В обширной главе, напечатанной до появления всего романа, – «Сон Обломова», над которой Гончаров работал долго и любовно, как художник над заветной картиной, изображается во всей широте сонное царство обломовщины и процесс медленного отравления ребенка-Обломова этим ядом.

Обломов в этом сне видит свою прошлую жизнь, перед ним проходят картины детства, он волнуется от наплыва воспоминаний и плачет во сне. Перед ним рисуется тихая деревня его родителей, кругом пустынные распаханные поля, в отдалении лес, старый помещичий дом, сад, где он бродил с нянькой. Маленького Илюшу, проснувшегося в своей кроватке, одевают, он капризничает, уже понимая своим детским умишком, что он «барчук», что услуживающие ему люди – его слуги, его собственность, над которыми он может командовать. К его услугам всегда готовы разные Ваньки, Фильки, Степки, которые бросятся по его указаниям, предупредят каждое его желание, каждый его шаг. Его освобождают от всех усилий и движений, необходимых для развития его детского организма, от всех забот и трудностей, необходимых для развития воли.

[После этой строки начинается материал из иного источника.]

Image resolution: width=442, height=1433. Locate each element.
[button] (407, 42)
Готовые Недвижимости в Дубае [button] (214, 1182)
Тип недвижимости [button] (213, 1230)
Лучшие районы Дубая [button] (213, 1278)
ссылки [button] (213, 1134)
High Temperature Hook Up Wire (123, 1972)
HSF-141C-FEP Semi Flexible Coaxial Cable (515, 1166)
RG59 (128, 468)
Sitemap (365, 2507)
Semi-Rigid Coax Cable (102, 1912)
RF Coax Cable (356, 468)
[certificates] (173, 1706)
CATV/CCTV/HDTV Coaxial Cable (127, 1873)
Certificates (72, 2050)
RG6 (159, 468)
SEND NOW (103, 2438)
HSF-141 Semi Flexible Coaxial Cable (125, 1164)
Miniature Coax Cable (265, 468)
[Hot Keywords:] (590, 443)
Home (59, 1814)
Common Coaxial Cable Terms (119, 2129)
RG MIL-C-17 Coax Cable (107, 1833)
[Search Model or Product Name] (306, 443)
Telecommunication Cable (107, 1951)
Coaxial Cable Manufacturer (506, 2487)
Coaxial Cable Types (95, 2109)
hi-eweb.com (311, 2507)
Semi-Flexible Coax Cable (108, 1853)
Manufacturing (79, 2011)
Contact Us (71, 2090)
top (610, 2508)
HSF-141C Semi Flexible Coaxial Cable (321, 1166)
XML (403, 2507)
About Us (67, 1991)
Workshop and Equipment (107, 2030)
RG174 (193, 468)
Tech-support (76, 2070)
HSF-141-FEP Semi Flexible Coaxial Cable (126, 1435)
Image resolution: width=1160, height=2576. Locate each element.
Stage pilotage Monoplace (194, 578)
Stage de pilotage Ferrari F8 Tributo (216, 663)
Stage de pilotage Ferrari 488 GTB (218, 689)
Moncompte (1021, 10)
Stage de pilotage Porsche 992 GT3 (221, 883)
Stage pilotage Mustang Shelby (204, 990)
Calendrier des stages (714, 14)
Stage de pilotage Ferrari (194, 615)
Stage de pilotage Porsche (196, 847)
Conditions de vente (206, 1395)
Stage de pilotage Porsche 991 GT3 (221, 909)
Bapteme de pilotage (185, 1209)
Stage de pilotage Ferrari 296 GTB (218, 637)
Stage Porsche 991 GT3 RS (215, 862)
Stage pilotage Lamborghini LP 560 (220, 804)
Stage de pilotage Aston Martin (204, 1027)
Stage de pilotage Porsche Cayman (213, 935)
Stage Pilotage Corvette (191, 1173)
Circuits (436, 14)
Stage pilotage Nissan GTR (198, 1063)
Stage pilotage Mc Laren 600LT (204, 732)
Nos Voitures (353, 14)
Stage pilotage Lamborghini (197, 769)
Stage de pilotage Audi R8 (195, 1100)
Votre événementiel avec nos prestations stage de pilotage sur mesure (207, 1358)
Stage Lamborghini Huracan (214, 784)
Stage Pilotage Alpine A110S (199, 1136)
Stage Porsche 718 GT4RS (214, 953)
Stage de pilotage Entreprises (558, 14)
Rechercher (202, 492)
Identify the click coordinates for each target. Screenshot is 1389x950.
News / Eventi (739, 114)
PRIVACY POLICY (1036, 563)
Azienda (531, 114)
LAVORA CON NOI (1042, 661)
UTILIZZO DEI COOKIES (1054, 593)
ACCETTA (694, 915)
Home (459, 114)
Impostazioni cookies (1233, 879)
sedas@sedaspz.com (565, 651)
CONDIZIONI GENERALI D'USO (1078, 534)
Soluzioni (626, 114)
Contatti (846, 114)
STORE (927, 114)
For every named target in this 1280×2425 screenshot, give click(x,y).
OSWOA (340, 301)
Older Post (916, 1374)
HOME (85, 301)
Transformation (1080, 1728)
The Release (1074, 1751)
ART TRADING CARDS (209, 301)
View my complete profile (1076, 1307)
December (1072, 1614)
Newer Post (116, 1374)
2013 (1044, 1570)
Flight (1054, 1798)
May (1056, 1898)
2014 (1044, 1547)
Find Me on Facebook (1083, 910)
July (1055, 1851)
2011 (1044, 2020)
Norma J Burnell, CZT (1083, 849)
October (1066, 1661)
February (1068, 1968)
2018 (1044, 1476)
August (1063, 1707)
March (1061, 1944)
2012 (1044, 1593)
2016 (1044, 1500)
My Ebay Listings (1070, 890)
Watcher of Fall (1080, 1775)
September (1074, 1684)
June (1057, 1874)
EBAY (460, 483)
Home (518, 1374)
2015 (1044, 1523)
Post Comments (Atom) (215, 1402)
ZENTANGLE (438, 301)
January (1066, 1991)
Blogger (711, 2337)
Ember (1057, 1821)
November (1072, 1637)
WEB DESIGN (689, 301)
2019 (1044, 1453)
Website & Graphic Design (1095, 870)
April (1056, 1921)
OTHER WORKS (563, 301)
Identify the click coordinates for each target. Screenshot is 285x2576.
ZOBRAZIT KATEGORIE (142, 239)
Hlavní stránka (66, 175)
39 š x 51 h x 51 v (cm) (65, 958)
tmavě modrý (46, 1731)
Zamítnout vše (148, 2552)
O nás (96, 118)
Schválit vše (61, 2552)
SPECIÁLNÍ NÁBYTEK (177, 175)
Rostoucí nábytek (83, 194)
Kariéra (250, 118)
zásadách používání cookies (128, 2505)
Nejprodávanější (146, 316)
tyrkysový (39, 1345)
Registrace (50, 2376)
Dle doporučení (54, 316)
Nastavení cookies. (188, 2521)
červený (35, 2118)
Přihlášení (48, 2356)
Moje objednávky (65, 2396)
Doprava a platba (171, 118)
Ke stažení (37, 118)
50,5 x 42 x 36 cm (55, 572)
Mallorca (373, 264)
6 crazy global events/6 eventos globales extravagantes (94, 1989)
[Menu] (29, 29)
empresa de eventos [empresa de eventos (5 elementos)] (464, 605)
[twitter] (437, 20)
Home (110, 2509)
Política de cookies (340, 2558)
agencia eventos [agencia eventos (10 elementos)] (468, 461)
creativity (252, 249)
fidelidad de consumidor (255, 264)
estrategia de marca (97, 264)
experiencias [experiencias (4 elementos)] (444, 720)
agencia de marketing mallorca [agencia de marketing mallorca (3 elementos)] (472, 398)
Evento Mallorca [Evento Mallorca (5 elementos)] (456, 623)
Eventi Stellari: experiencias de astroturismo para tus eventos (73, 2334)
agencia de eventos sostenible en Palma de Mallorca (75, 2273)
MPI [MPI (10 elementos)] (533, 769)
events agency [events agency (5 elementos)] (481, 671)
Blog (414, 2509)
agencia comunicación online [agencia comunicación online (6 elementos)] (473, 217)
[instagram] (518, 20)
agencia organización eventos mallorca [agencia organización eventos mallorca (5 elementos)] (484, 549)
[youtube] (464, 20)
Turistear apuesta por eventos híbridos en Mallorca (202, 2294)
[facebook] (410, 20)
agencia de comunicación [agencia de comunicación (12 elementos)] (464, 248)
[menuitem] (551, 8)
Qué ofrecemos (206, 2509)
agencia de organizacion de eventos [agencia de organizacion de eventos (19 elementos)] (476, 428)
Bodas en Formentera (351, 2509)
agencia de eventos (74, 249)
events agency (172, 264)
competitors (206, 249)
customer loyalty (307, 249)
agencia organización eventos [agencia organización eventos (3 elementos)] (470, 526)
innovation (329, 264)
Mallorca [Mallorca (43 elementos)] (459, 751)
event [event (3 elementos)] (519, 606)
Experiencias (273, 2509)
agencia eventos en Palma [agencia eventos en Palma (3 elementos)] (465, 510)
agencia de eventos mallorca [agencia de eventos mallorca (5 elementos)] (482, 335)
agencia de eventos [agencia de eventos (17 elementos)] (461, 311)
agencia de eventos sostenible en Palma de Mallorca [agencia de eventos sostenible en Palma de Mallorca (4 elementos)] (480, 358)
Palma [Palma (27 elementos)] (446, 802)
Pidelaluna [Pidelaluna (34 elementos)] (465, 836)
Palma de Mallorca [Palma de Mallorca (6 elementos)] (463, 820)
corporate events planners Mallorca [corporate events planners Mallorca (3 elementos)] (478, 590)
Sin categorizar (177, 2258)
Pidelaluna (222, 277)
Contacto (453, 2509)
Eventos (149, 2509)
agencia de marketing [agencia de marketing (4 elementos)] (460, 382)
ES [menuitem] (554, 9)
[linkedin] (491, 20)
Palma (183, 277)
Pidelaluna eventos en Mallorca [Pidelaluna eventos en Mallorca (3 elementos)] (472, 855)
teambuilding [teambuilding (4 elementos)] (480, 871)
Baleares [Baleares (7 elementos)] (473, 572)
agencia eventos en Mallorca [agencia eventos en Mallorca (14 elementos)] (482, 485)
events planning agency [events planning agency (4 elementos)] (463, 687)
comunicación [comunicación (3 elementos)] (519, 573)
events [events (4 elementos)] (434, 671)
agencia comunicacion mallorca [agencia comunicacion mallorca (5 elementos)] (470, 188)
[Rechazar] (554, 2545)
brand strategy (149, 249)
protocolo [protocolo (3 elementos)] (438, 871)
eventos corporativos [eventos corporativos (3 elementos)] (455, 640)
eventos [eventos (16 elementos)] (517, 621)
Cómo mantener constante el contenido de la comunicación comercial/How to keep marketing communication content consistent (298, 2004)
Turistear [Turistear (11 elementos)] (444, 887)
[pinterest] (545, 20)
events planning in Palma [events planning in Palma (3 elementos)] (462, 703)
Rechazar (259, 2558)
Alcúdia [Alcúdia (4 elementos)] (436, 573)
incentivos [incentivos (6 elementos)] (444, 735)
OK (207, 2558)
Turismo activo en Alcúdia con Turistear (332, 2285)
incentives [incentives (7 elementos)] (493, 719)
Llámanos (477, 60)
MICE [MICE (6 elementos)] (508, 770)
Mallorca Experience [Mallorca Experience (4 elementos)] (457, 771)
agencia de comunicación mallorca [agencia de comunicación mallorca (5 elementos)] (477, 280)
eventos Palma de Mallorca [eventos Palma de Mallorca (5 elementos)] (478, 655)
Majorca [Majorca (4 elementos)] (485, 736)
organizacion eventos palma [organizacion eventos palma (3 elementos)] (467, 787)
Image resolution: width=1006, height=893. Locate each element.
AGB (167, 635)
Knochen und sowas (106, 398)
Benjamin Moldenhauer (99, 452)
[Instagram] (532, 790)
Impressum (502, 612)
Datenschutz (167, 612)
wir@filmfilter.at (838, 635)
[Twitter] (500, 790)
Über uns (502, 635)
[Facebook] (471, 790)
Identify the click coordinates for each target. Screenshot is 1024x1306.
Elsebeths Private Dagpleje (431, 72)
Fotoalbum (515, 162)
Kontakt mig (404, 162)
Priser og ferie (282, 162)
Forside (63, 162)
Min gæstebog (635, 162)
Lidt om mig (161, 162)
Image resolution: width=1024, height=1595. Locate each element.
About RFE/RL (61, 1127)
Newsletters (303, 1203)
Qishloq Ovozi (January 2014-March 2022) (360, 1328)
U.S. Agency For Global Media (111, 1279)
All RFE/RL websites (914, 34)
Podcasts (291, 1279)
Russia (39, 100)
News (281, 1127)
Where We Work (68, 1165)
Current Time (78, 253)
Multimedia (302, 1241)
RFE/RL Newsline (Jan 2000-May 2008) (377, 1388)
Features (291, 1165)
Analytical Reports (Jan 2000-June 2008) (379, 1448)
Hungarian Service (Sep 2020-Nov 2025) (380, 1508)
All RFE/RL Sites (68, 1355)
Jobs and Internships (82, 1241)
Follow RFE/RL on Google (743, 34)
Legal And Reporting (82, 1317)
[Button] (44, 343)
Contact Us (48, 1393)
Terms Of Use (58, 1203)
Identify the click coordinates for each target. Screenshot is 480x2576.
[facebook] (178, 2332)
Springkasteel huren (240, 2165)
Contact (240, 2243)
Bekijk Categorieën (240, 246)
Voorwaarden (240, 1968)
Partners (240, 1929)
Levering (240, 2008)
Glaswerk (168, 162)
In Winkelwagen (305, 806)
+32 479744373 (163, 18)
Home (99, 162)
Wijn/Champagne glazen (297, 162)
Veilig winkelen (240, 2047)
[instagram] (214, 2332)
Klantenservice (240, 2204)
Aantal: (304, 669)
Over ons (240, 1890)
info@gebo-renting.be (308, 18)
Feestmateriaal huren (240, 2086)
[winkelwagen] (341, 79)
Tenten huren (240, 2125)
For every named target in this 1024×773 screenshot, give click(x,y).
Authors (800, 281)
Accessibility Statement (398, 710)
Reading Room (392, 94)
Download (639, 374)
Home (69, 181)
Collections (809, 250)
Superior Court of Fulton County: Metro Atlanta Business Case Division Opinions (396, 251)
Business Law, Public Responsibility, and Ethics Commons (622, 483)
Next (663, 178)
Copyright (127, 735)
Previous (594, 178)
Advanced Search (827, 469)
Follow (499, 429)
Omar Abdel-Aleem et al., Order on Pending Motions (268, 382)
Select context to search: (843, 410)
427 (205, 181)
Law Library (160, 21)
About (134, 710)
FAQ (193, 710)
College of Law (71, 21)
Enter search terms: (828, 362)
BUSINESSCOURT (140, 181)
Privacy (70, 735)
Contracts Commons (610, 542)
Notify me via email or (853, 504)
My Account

Гончаров. Обломов. Краткое изложение

Система угодничества и прислуживания дворни барчуку искусственно парализует его волю, его силы, его активность. Он растет, как в теплице, охраняемый заботами мамушек, нянюшек и родителей. Его вечно кутают, оберегают, стерегут, подавляют в нем все взрывы детской веселости и шаловливости. Его пугают всяческими опасностями, ожидающими его вне родительских попечений. Ребенок привыкает думать, что безопасно и спокойно только в сонном доме его родителей, а вокруг все полно неведомых страшных сил и опасностей. Он с ужасом думает об овраге за деревней и о лесе, где бегают волки и прячутся разбойники. В маленьком Илюше развивают страх жизни, привычку искать защиты у других и не надеяться на себя. Охраняют его и от умственных забот, скорбят о необходимости учить мальчика, всячески уговариваюсь его не утруждать себя и освобождают от уроков.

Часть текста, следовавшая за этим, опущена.